Pro-Kremlin far-right Bulgarian Party used in latest Ukrainian ”separatism fake”

The investigation by the Ukrainian activists at StopFake debunked yet another propaganda myth spun in several media outlets, this time about alleged pressure by the law enforcers on Bulgarian ethnic minority in Ukraine.
The activists say that, if you believe the media, Bulgaria has endorsed the demand of local Ukrainian Bulgarians and called on Ukraine to create a Bulgarian autonomy.  This comes just weeks after Romanians were also reported to be demanding autonomy.  Ukraine, in short, is falling apart, and Crimea and Donbas were just the beginning.
Pro-Kremlin media had already claimed on June 9 that four regions of Ukraine were `already` demanding autonomy, while the supposed Bulgarian initiative is the second since then which directly claims to be following the `precedent` of Crimean Tatar autonomy.  Even if any of the demands were genuine, they would not bear scrutiny.  The Crimean Tatars are in a specific situation since they are an indigenous people who have no other homeland.
A new opus then appeared, originally on the Russian Izvestia in Ukraine, stating that a ”Ukrainian party has demanded that the UN defend the Bulgarian community of Ukraine from the SBU” and claiming that the SBU [Ukraine`s Security Service] are putting illegal pressure on members of the Bulgarian community who speak out in favour of Bulgarian territorial autonomy. 
Another report claimed that ”the Bulgarian Ataka Party has supported the creation of a national autonomy of Bulgarians in the Odesa oblast.”  However, Ataka party should in no way be equated with Bulgaria as a whole, say the activists.
It is a far-right party which has demonstrated unwavering support for the current regime of Russian President Vladimir Putin and Russia`s annexation of Crimea and aggression in eastern Ukraine.

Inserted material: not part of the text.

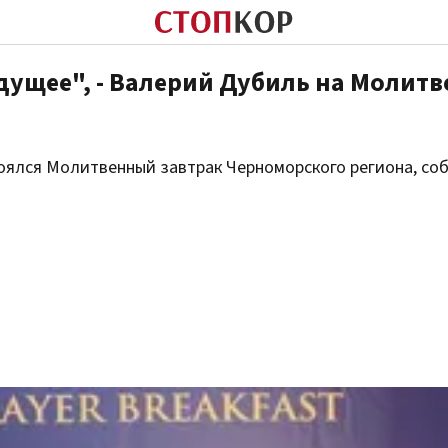
 будущее", - Валерий Дубиль на Молит
остоялся Молитвенный завтрак Черноморского региона, с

Ataka was also one of the parties involved in propping up a supposed `People`s Council of Bessarabia` in April 2015, and claiming that this was because of an ongoing persecution of minorities in the area.  This `Council` cited support from what it called the `international community`, including Volen Siderov, founder of the Ataka Party.  He was praised during a visit by delegates from this far-right party to Crimea by the occupation regime`s leader Sergei Aksyonov as having been ”the only Bulgarian politician after the state coup in Kyiv who gave an objective assessment of what had happened.”
This `council`s` claims of human rights violations were roundly condemned by all national minorities in the Odesa oblast.  Dora Kostrova from the All-Ukrainian Assembly of Bulgarians, for example, challenged them to ”explain why they are presuming to speak in the name of our peoples, why they want a repetition of the scenario seen in the east of Ukraine”.  The Odesa-based Dumskaya newspaper pointed out that the `council` was even registered in Moscow and was made up of Odesan, Moldovan, Transdniestrian and Gagauz civic figures who espouse a pro-Kremlin position.
The condemnation from the very people supposedly persecuted is ignored, as is the highly questionable right of the far-right pro-Putin Ataka party to speak for anybody except itself and the Kremlin.